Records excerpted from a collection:
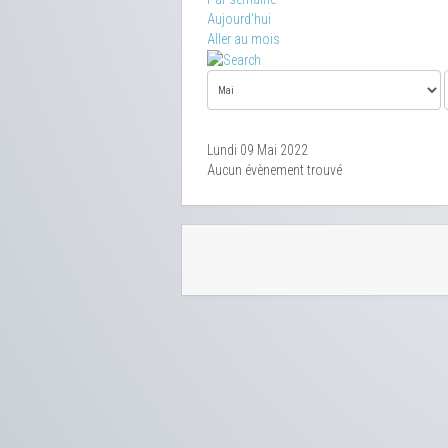
Aujourd'hui
Aller au mois
Lundi 09 Mai 2022
Aucun évènement trouvé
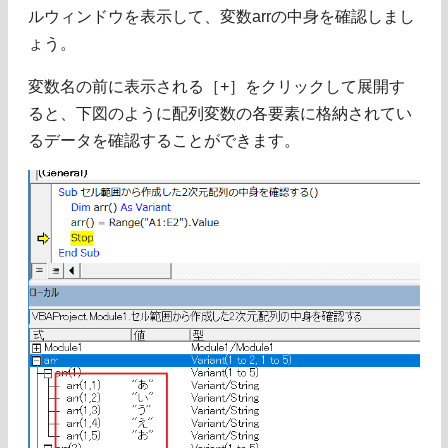
ルウィンドウを表示して、変数arrの中身を確認しまし
ょう。
変数名の前に表示される［+］をクリックして展開す
ると、下図のように配列変数の各要素に格納されてい
るデータを確認することができます。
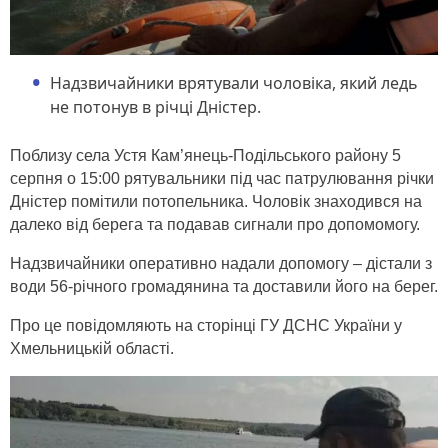
Надзвичайники врятували чоловіка, який ледь
не потонув в річці Дністер.
Поблизу села Устя Кам’янець-Подільського району 5
серпня о 15:00 рятувальники під час патрулювання річки
Дністер помітили потопельника. Чоловік знаходився на
далеко від берега та подавав сигнали про допомомогу.
Надзвичайники оперативно надали допомогу – дістали з
води 56-річного громадянина та доставили його на берег.
Про це повідомляють на сторінці ГУ ДСНС України у
Хмельницькій області.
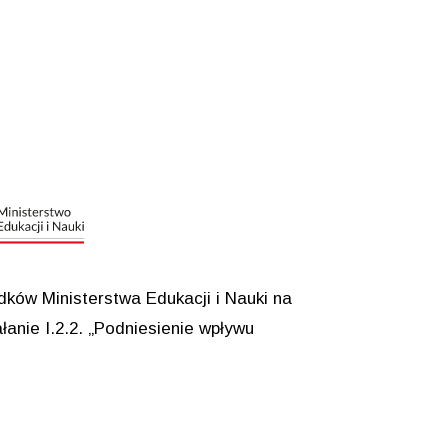
ków Ministerstwa Edukacji i Nauki na
anie I.2.2. „Podniesienie wpływu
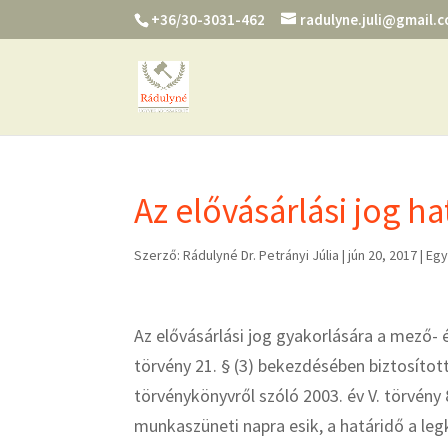
+36/30-3031-462
radulyne.juli@gmail.
Az elővásárlási jog ha
Szerző:
Rádulyné Dr. Petrányi Júlia
|
jún 20, 2017
|
Eg
Az elővásárlási jog gyakorlására a mező- 
törvény 21. § (3) bekezdésében biztosított
törvénykönyvről szóló 2003. év V. törvény 
munkaszüneti napra esik, a határidő a leg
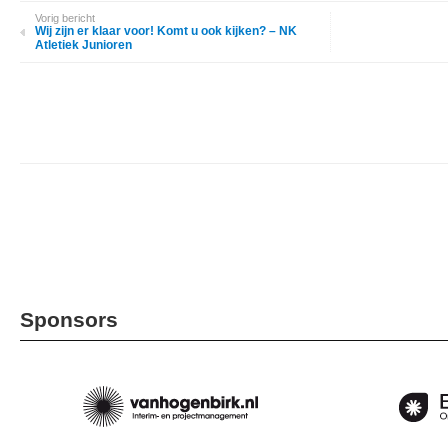
Vorig bericht
Wij zijn er klaar voor! Komt u ook kijken? – NK
Atletiek Junioren
Sponsors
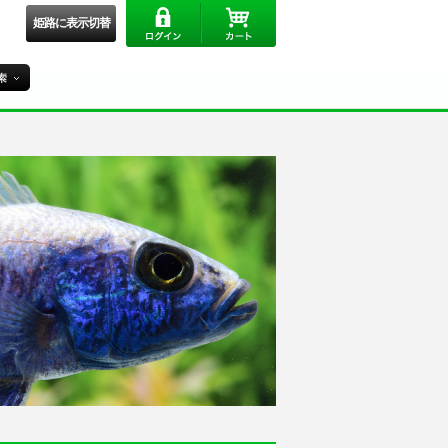
姫路に表示切替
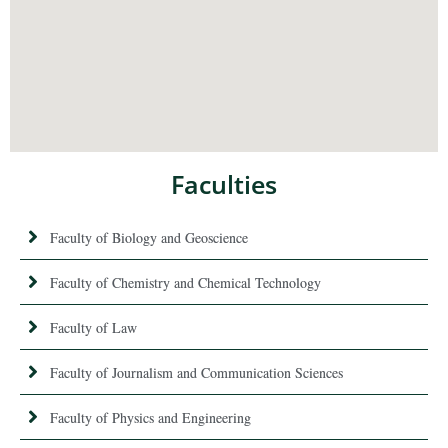
Faculties
Faculty of Biology and Geoscience
Faculty of Chemistry and Chemical Technology
Faculty of Law
Faculty of Journalism and Communication Sciences
Faculty of Physics and Engineering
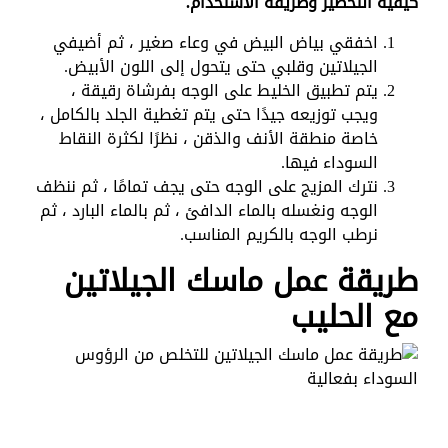
كيفية التحضير وطريقة الاستخدام.
اخفقي بياض البيض في وعاء صغير ، ثم أضيفي
الجيلاتين وقلبي حتى يتحول إلى اللون الأبيض.
يتم تطبيق الخليط على الوجه بفرشاة رقيقة ،
ويجب توزيعه جيدًا حتى يتم تغطية الجلد بالكامل ،
خاصة منطقة الأنف والذقن ، نظرًا لكثرة النقاط
السوداء فيها.
نترك المزيج على الوجه حتى يجف تمامًا ، ثم ننظف
الوجه ونغسله بالماء الدافئ ، ثم بالماء البارد ، ثم
نرطب الوجه بالكريم المناسب.
طريقة عمل ماسك الجيلاتين
مع الحليب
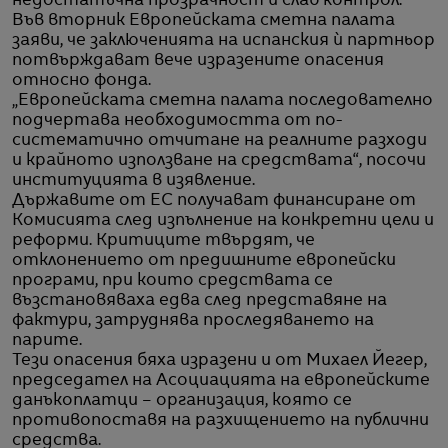
недостатъчна прозрачност и слаб контрол.
Във вторник Европейската сметна палата
заяви, че заключенията на испанския ѝ партньор
потвърждават вече изразените опасения
относно фонда.
„Европейската сметна палата последователно
подчертава необходимостта от по-
систематично отчитане на реалните разходи
и крайното използване на средствата“, посочи
институцията в изявление.
Държавите от ЕС получават финансиране от
Комисията след изпълнение на конкретни цели и
реформи. Критиците твърдят, че
отклонението от предишните европейски
програми, при които средствата се
възстановяваха едва след представяне на
фактури, затруднява проследяването на
парите.
Тези опасения бяха изразени и от Михаел Йегер,
председател на Асоциацията на европейските
данъкоплатци – организация, която се
противопоставя на разхищението на публични
средства.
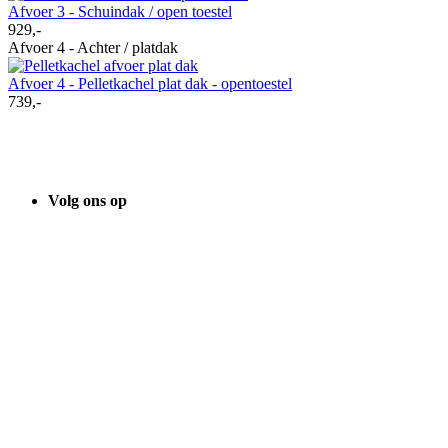
Afvoer 3 - Schuindak / open toestel
929,-
Afvoer 4 - Achter / platdak
Afvoer 4 - Pelletkachel plat dak - opentoestel
739,-
Volg ons op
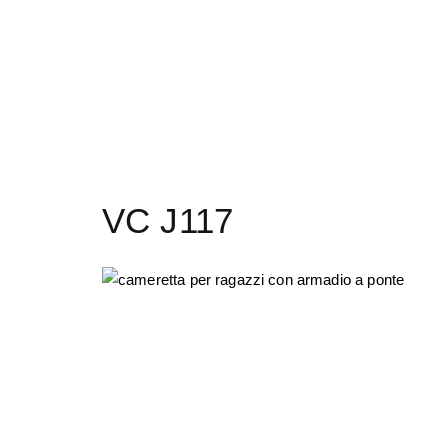
VC J117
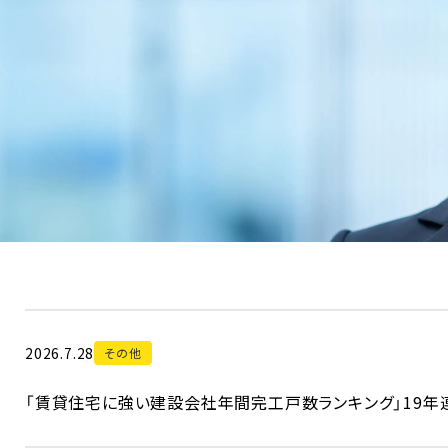
2026.7.28
その他
「賃貸住宅に強い建設会社年間完工戸数ランキング」19年連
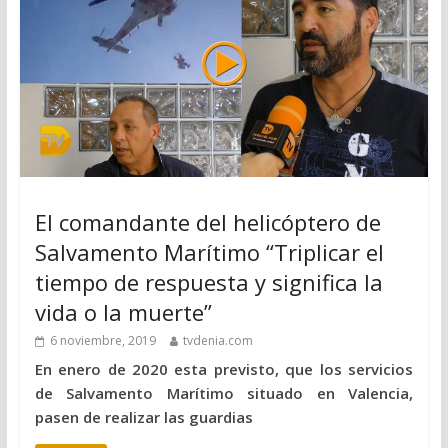
El comandante del helicóptero de
Salvamento Marítimo “Triplicar el
tiempo de respuesta y significa la
vida o la muerte”
6 noviembre, 2019
tvdenia.com
En enero de 2020 esta previsto, que los servicios
de Salvamento Marítimo situado en Valencia,
pasen de realizar las guardias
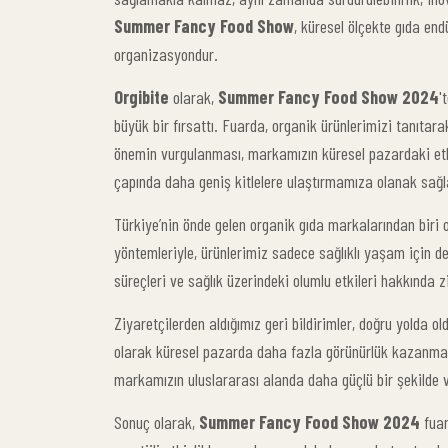
Summer Fancy Food Show
, küresel ölçekte gıda endü
organizasyondur.
Orgibite
olarak,
Summer Fancy Food Show 2024
'
büyük bir fırsattı. Fuarda, organik ürünlerimizi tanıtara
önemin vurgulanması, markamızın küresel pazardaki etki
çapında daha geniş kitlelere ulaştırmamıza olanak sağl
Türkiye’nin önde gelen organik gıda markalarından biri 
yöntemleriyle, ürünlerimiz sadece sağlıklı yaşam için de
süreçleri ve sağlık üzerindeki olumlu etkileri hakkında zi
Ziyaretçilerden aldığımız geri bildirimler, doğru yolda
olarak küresel pazarda daha fazla görünürlük kazanmak v
markamızın uluslararası alanda daha güçlü bir şekilde 
Sonuç olarak,
Summer Fancy Food Show 2024
fuar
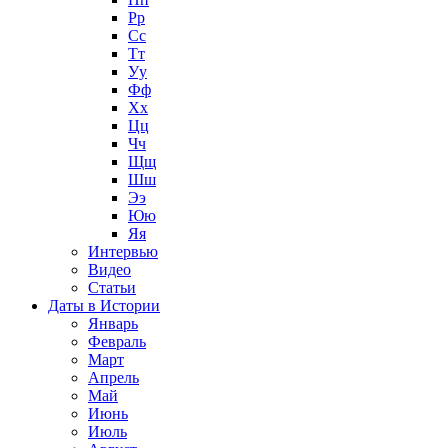
Рр
Сс
Тт
Уу
Фф
Хх
Цц
Чч
Щщ
Шш
Ээ
Юю
Яя
Интервью
Видео
Статьи
Даты в Истории
Январь
Февраль
Март
Апрель
Май
Июнь
Июль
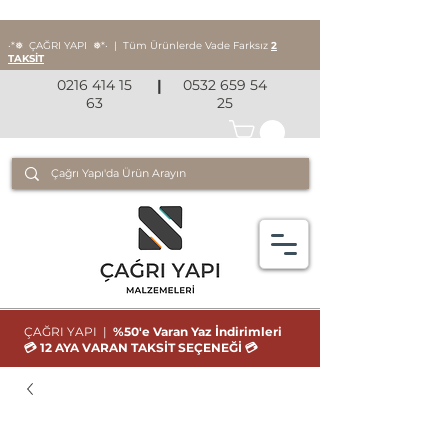
‧*❅ ÇAĞRI YAPI
❅*‧
|
Tüm Ürünlerde Vade Farksız
2
TAKSİT
0216 414 15
|
0532 659 54
63
25
ÇAĞRI YAPI |
%50'e Varan Yaz İndirimleri
💳 12 AYA VARAN TAKSİT SEÇENEĞİ 💳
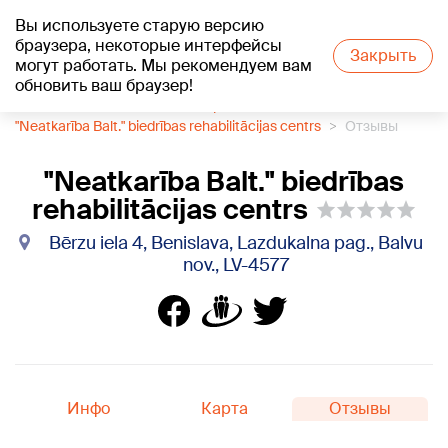
Вы используете старую версию
+23
°C
браузера, некоторые интерфейсы
Закрыть
могут работать. Мы рекомендуем вам
обновить ваш браузер!
1188 каталог компаний
Нарколог
"Neatkarība Balt." biedrības rehabilitācijas centrs
Отзывы
"Neatkarība Balt." biedrības
rehabilitācijas centrs
Bērzu iela 4, Benislava, Lazdukalna pag., Balvu
nov., LV-4577
Инфо
Карта
Отзывы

**WHAT TO WORK ON:** After reading each line of the data, give only the number of lines that include the word "Neatkarība".

**RESPONSE TO THIS TASK:** 2